Sudah lama rasanya aku dan Aling tak bersapa. Menurutku Alinglah yang mulai
menghindar untuk tidak mau berteman denganku. Tidak hanya menghindar dariku,
teman-teman lain juga begitu. Bahkan niat baik guru-guru untuk membantunya
kembali ke sekolah juga tidak begitu digubris Aling. Entahlah, apa yang menjadi
alasannya hingga begitu kuat memutuskan untuk berhenti sekolah. Padahal Aling
terkenal dengan siswa yang berprestasi di sekolah. Selalu jadi juara kelas dan begitu
aktif di berbagai organisasi yang ada di sekolah.

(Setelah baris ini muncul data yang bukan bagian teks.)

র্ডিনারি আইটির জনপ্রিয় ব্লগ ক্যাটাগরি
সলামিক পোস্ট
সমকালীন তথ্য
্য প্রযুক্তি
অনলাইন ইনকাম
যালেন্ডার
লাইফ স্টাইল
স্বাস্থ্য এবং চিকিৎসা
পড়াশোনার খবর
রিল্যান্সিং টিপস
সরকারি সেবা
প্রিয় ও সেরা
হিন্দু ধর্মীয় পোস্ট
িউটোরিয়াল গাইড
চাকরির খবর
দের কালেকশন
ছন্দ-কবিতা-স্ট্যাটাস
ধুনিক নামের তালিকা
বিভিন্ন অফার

Di ruas jalan aku bungkam malam itu. Mengingat pengalaman lucu bersama
Aling dan teman-teman lainnya. Mandi di bekas lubang camui adalah kisah yang
paling terkesan. Sayangnya sekarang, persahabatan itu menjadi asing. Sejak Apa dan
Amanya meninggal dunia. Disusul lagi dengan kenyataan bahwa alat-alat
menambang timah dan ponton milik Apanya disita oleh pihak berwajib. Dikerenakan
penyewa-penyewa barang milik Apanya itu menambang timah secara ilegal. Hal itu
kemudian membuat ekonomi keluarga Aling turun drastis.

***

Tabuh tanda subuh sudah berbunyi. Disusul suara syahdu azan yang
memecahkan sunyi pagi. Tapi aku masih saja belum beranjak dari tempat tidur.
Berbeda jauh dengan Mamak yang sudah bangun sebelum subuh tadi. Menyiapkan
sarapan dan menyelesaikan semua pekerjaan rumah. Sepertinya Mamak akan
memantau pekerja yang memetik sahang di kebun kami. Kami punya kebun yang
begitu luas. Bapak meninggalkan kami banyak warisan.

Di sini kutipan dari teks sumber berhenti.